Arriving in India, Landing in Delhi

So, we landed at Delhi after a night flight, somewhat tired, and took a taxi to our hotel.  The driver had some problems finding it, perhaps because Delhi is a big place, with 30 million inhabitants.  It’s a pity he didn’t know that it is near the 108-foot high statue of Hanuman, the monkey god, near the Jhandewalan metro station, a landmark by anybody’s reckoning.  But then, neither did we 🙂

We checked in at about 9 am, had some breakfast, and got some sleep.  That was pretty much the whole day, right there, but we ventured forth for something to eat later in the evening.  The area we’re in is devoted pretty much to car, scooter and bike mechanics, with a few hotels and the odd restaurant.  It was quiet when we arrived at 8 am, but now it’s in full effect: everything is happening everywhere, all at the same time.  You can’t walk on the pavements because they’re occupied by people cooking, fixing bikes, installing car radios, parking their cars, selling fruit, cleaning shoes, or running one-chair barber’s shops, or by big piles of rubbish, dogs, skips, small altars, more cars, buses, stalls selling shoes, lemonade, and cigarettes, and more rubbish, even if there was a pavement to start with.  So, everyone walks in the road, which was a dual carriageway, but is now a single track each way because of the aforementioned commercial activities, dogs, etc.  This entails lively dodging of trucks, buses, motorcycles, cycle rickshaws, autorickshaws, other pedestrians, dogs, and cyclists.  Anyway, we have a fabulous meal in a restaurant called Sandoz, capacity about fifteen covers, for about five quid for us both.  Here’s the bread cooking team, cooking, of course, on the pavement outside.

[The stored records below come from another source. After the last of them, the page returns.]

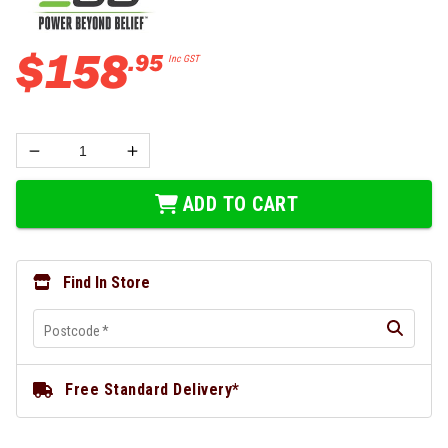
$
158
.
95
Inc GST
ADD TO CART
Find In Store
Postcode
*
Free Standard Delivery*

In the days following, we come to appreciate the sheer density of human kind in Delhi.  Here’s a couple of street scenes from Chandni Chowk, a bazaar area near the Red Fort.

Autorickshaws are a cheap, sometimes fun way of getting around, even if the journey is a bit like a video game.  Delhi ‘s roads have no rules.  You can go anywhere you like, or more accurately can get to, even the wrong way up dual carriageways.  It is quite bracing once you get used to it.

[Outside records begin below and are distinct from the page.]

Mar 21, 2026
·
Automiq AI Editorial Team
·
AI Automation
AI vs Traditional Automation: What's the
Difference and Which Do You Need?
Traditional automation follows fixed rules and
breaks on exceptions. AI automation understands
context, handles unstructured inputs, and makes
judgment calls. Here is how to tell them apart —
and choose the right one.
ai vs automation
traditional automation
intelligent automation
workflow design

Eventually, fighting off offers of rickshaws and taxis, we took the metro to the Red Fort.  The metro is cheap and efficient, but somewhat crowded, especially around the New Delhi Railway Station.

Gathering a bit more confidence, we spend a hectic couple of days exploring the major sites of Delhi: Hamayun’s tomb and the Masjid Mosque among them.  Here’s a couple of photographs of them: Diane looks especially good in her rented covering in the mosque.

Hamayun, by the way, was a Mogul emperor, and the mausoleum shown was commissioned by his wife.  It created a precedent for the large tomb which reached it’s heght, perhaps, with the Taj Mahal.

So, comparatively rested, we’re ready for our first train journey, heading for the former British hill station at Shimla.  By the way, this post is late for technical reasons to do with trying to use a small tablet to create blog content: apologies.

1 comment to Arriving in India, Landing in Delhi

  • Chandrika

    great to see the pics. the area you may have stayed in Delhi is Karol Bagh. I am surprised you are risking street food so early in your travels. Stay safe!